On March 2, 2014 in Pak District, Xieng Khoang, Mrs. Bouakham, 39, and her two sons, Tod, 18, and Techno, 16, students in high school, were involved in a serious accident. They had found a bombie, along with other materials, and took it to sell to a scrap metal buyer. The buyer picked up the metal to clean and remove dirt and moss by hitting it with another piece of metal several times, causing the bomb to explode. The buyer died immediately. Mrs. Bouakham, who was closest to the explosion, had her right leg blown off, and eventually amputated. Techno, who was standing by his mother, was injured in the face, including both his eyes, and has many wounds from shrapnel in both his legs. Her son,Tod, was injured on his right ear and cheek, as well as his right shoulder. Her youngest daughter, was not injured.

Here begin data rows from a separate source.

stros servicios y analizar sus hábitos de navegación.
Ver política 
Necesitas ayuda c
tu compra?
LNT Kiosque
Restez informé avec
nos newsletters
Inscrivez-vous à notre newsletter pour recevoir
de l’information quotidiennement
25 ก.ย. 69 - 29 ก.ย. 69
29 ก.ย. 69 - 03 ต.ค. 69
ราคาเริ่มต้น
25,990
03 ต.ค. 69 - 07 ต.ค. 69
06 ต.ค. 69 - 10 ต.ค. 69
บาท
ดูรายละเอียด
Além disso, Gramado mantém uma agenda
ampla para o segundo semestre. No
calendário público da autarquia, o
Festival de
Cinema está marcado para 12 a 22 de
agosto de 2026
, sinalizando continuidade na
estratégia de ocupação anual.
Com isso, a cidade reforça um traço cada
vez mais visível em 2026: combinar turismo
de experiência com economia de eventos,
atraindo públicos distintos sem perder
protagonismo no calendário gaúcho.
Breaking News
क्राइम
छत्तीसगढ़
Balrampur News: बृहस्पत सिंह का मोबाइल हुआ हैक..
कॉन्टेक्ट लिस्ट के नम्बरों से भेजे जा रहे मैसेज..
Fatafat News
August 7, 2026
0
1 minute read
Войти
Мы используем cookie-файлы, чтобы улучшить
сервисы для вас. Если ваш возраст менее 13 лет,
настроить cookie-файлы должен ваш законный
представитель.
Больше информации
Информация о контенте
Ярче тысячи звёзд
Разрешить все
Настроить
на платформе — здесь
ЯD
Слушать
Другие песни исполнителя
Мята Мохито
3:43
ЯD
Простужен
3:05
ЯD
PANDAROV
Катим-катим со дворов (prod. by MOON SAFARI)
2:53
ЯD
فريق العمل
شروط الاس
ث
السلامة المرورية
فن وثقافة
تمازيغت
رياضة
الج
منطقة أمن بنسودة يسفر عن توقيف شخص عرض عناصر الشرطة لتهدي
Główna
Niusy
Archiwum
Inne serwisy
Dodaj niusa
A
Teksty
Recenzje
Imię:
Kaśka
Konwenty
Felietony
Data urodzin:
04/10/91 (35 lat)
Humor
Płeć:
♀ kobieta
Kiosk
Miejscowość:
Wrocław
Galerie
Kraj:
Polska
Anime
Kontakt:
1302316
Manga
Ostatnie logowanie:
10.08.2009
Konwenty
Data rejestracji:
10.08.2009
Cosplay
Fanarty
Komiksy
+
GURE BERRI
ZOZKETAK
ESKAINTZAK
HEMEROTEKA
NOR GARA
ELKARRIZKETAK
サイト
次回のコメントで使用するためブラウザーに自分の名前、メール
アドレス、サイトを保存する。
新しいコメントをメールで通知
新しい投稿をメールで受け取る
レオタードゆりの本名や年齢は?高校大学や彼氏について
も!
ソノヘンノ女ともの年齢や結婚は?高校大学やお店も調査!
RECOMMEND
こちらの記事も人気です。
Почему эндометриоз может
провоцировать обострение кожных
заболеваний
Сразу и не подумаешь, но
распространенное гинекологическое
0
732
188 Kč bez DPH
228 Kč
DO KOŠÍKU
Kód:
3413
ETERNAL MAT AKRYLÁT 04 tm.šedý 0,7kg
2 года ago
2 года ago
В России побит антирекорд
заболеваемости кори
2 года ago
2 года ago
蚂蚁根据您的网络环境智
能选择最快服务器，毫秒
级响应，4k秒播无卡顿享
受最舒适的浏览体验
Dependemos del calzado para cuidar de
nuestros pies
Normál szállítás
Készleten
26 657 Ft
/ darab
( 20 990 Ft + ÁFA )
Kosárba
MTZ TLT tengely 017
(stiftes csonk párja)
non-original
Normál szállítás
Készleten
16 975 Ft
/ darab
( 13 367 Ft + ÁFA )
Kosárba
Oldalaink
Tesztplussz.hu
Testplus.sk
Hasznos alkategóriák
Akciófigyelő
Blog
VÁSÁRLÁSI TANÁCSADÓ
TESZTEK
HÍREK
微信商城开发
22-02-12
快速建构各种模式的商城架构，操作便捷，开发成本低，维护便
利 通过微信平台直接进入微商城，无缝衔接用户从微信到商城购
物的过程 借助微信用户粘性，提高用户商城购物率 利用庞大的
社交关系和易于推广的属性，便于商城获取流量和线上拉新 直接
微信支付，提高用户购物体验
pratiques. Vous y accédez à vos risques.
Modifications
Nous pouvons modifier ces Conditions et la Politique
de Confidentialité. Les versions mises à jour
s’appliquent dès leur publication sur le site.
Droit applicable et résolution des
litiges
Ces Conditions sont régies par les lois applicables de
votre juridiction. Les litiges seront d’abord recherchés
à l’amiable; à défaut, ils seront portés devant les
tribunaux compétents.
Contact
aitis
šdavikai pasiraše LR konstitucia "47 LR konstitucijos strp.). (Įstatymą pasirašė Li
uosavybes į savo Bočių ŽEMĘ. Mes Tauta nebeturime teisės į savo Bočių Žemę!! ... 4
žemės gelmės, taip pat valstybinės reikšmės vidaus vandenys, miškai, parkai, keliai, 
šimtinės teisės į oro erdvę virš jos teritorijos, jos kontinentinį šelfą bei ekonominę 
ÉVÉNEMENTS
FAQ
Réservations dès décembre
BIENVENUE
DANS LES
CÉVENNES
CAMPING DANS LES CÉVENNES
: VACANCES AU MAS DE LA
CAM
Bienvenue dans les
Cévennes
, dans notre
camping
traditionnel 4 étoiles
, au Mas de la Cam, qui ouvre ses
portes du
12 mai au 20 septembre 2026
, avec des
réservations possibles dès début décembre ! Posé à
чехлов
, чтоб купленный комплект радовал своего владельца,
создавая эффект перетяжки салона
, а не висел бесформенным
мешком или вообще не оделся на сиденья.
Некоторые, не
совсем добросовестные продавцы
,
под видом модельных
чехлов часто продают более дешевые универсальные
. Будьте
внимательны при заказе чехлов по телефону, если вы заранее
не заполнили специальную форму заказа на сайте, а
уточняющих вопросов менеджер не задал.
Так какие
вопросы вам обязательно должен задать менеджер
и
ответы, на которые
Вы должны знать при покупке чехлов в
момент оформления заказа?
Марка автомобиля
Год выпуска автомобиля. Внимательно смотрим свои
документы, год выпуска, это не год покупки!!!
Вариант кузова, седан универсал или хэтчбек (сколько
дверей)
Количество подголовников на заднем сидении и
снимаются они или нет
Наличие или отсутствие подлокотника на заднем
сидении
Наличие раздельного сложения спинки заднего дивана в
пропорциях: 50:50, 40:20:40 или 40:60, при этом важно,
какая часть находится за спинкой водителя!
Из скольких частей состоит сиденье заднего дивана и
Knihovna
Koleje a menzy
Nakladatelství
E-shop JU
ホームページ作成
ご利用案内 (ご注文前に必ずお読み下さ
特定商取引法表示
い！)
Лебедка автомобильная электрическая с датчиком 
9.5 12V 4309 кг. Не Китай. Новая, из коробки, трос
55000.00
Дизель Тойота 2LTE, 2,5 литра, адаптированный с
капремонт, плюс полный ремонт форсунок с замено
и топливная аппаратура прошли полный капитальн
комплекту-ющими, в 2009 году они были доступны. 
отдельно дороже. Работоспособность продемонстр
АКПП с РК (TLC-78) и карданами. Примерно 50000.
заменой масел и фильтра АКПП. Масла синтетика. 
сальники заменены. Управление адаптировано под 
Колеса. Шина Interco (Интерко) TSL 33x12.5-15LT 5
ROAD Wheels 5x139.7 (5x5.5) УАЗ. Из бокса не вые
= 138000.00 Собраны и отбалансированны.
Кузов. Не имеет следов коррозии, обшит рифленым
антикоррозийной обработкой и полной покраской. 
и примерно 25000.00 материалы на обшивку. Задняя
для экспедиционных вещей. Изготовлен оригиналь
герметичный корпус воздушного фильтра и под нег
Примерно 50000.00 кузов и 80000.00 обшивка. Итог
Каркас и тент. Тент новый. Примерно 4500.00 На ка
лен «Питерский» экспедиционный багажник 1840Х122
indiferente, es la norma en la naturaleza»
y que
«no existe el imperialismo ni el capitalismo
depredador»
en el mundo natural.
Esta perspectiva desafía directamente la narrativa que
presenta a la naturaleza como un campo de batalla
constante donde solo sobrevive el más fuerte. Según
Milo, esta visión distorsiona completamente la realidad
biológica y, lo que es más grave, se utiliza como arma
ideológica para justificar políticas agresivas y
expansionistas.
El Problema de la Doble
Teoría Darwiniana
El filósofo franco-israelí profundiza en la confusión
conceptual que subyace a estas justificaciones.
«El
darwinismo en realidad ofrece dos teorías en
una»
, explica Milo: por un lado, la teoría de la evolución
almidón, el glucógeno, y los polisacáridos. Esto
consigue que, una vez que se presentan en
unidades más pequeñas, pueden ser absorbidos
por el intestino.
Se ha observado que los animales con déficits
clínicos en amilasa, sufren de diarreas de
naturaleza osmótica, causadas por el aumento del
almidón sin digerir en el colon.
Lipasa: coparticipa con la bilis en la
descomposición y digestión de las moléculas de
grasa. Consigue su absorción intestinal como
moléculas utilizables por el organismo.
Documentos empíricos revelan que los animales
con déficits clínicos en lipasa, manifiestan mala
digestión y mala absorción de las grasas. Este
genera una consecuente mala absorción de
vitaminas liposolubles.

All three accident victims were initially treated at the Provincial Hospital. The Quality of Life Association (QLA) team visited them when they were in the provincial hospital and will continue to follow up on their medical progress and to discuss the type of support that QLA and World Education could provide for UXO survivors. Some of their costs will be covered through the War Victims Fund, provided by various donors, including the U.S.
(Photos used with permission of the survivors. Thank you to World Education for providing details of the accident.)